Fazer os computadores “ver como humanos”, reconhecendo as relações entre os objetos que têm perante si e o seu uso, é o desafio de dois jovens cientistas portugueses nos Estados Unidos.

José Jerónimo Rodrigues e Ricardo Cabral seguiram para doutoramento na Universidade norte-americana de Carnegie Mellon depois de concluírem engenharia elétrica e computacional no Instituto Superior Técnico, respetivamente em 2008 e 2009, e estão agora a concluir estágios na Industrial Light & Magic e Qualcomm.

“A visão por computador deveria providenciar o que o humano perceciona quando está a ver”, afirma Rodrigues, que no Técnico ganhou o prémio pela melhor tese de mestrado do seu ano.

Trata-se, explica, de a máquina entender “o conteúdo de uma imagem, a relação entre os objetos, o modo de os usar e inferir modelos tridimensionais embora estejamos a ver só a duas dimensões”, indo além do reconhecimento de imagem, por exemplo que em determinada fotografia estão “dois sofás, uma mesa e uma televisão”.

As dificuldades, explica Ricardo Cabral, estão na “descrição de um problema de alto nível a um computador, cuja linguagem consiste em 'receitas', ou uma série de passos determinísticos", e também “o facto de nem sequer se saber muito bem como o ser humano processa o conhecimento ou extrai informação de alto nível do sistema visual”.

Os domínios de aplicação desta área vão desde sistemas de diagnóstico médico como a ecografia 3D, vídeo vigilância e segurança, carros autónomos, aplicações industriais e indústria cinematográfica ou tecnologias de assistência a idosos e deficientes, além do entretenimento, de que a consola XBox Kinect é exemplo.

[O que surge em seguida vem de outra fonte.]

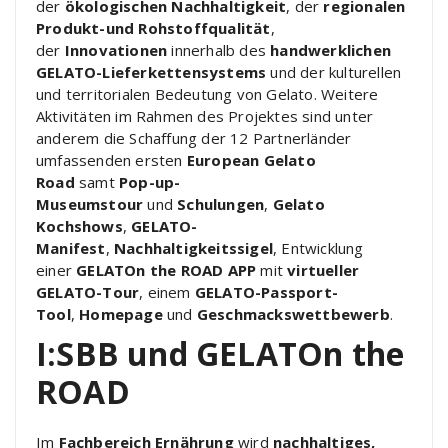
der
ökologischen Nachhaltigkeit
, der
regionalen
Produkt-und Rohstoffqualität
,
der
Innovationen
innerhalb des
handwerklichen
GELATO-Lieferkettensystems
und der kulturellen
und territorialen Bedeutung von Gelato. Weitere
Aktivitäten im Rahmen des Projektes sind unter
anderem die Schaffung der 12 Partnerländer
umfassenden ersten
European Gelato
Road
samt
Pop-up-
Museumstour
und
Schulungen
,
Gelato
Kochshows
,
GELATO-
Manifest
,
Nachhaltigkeitssigel
, Entwicklung
einer
GELATOn the ROAD APP
mit
virtueller
GELATO-Tour
, einem
GELATO-Passport-
Tool
,
Homepage
und
Geschmackswettbewerb
.
I:SBB und GELATOn the
ROAD
Im
Fachbereich Ernährung
wird
nachhaltiges,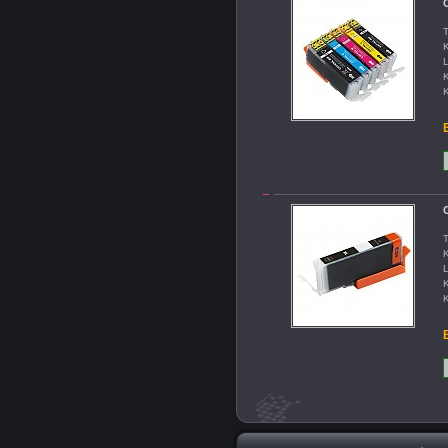
C
T
K
L
K
K
B
T
K
L
K
K
B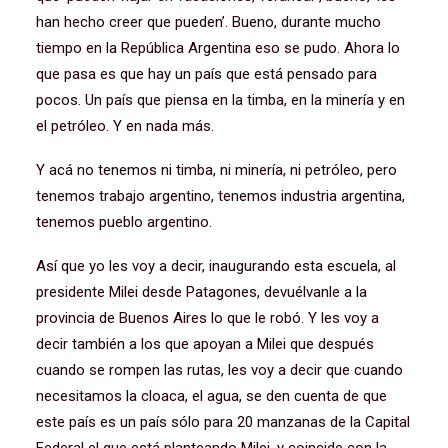
han hecho creer que pueden’. Bueno, durante mucho
tiempo en la República Argentina eso se pudo. Ahora lo
que pasa es que hay un país que está pensado para
pocos. Un país que piensa en la timba, en la minería y en
el petróleo. Y en nada más.
Y acá no tenemos ni timba, ni minería, ni petróleo, pero
tenemos trabajo argentino, tenemos industria argentina,
tenemos pueblo argentino.
Así que yo les voy a decir, inaugurando esta escuela, al
presidente Milei desde Patagones, devuélvanle a la
provincia de Buenos Aires lo que le robó. Y les voy a
decir también a los que apoyan a Milei que después
cuando se rompen las rutas, les voy a decir que cuando
necesitamos la cloaca, el agua, se den cuenta de que
este país es un país sólo para 20 manzanas de la Capital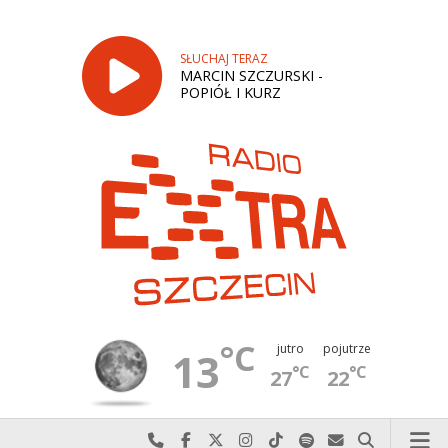
SŁUCHAJ TERAZ
MARCIN SZCZURSKI -
POPIÓŁ I KURZ
°C
jutro
pojutrze
13
°C
°C
27
22
Najlepiej po prostu do nas zadzwoń
Odwiedź nas na Facebook-u
Odwiedź nas na X
Odwiedź nas na Instagram-ie
Odwiedź nas na TikTok-u
Szukaj nas na Spotify
Wyślij do nas w
Szukaj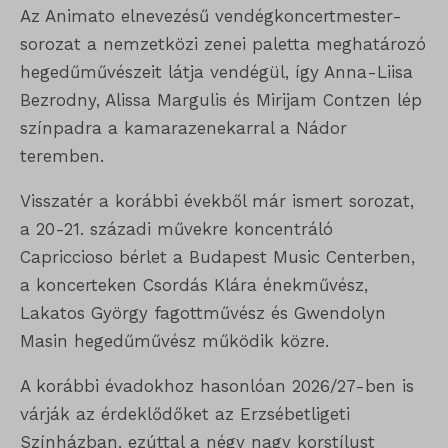
Az Animato elnevezésű vendégkoncertmester-
sorozat a nemzetközi zenei paletta meghatározó
hegedűművészeit látja vendégül, így Anna-Liisa
Bezrodny, Alissa Margulis és Mirijam Contzen lép
színpadra a kamarazenekarral a Nádor
teremben.
Visszatér a korábbi évekből már ismert sorozat,
a 20-21. századi művekre koncentráló
Capriccioso bérlet a Budapest Music Centerben,
a koncerteken Csordás Klára énekművész,
Lakatos György fagottművész és Gwendolyn
Masin hegedűművész működik közre.
A korábbi évadokhoz hasonlóan 2026/27-ben is
várják az érdeklődőket az Erzsébetligeti
Színházban, ezúttal a négy nagy korstílust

“A ideia de fazer um computador pensar e ver – o Santo Graal da área da inteligência artificial e da visão por computador – continua a fascinar-me todos os dias, pela parte tecnológica e pelas suas profundas implicações em áreas como a neurociência, filosofia e ética”, diz Cabral.

Com o doutoramento a meio, ao abrigo do programa Carnegie Mellon University Portugal, os dois jovens cientistas pensam continuar a sua experiência em empresas norte-americanas.

“Não existe muito trabalho em Portugal nesta área, na indústria, que valorize muito o investigador. Se trabalhasse em Portugal as possibilidades seriam começar uma 'start-up' ou fazer investigação em universidades”, afirma Rodrigues.

“Algo que gostaria de ver mais em Portugal seriam empresas com tecnologia de ponta com contactos com as melhores pessoas da área das faculdades. Essa seria a empresa de sonho para eu trabalhar”, adianta o jovem investigador, que esteve nos últimos meses a estagiar na multinacional de telemóveis Qualcomm.

Sobre a sua experiência profissional diz-se “impressionado” com a “capacidade de a empresa fazer de cada indivíduo uma pessoa relevante” e a “capacidade de progressão”.

Ricardo Cabral afirma-se “surpreendido” pelo facto de a divisão da Lucasfilm em que estagiou conseguir, sem muitos trabalhadores, num ano apenas fazer os efeitos especiais de filmes como Avatar ou Harry Potter, e manter "o ambiente de uma família alargada" com "espírito de entreajuda e de abertura e partilha de conhecimentos”.

O seu objetivo imediato, afirma, é “deixar o máximo de portas abertas e tentar fazer outros estágios para perceber como funciona a indústria”.

“Nesta área [visão por computador], embora estejamos a assistir a um crescimento notável em Portugal, com várias PMEs – Observit, Idmind, por exemplo – e universidades, pessoalmente tento manter uma visão internacional em termos das oportunidades disponíveis, principalmente nos EUA, Europa e Ásia”, afirma.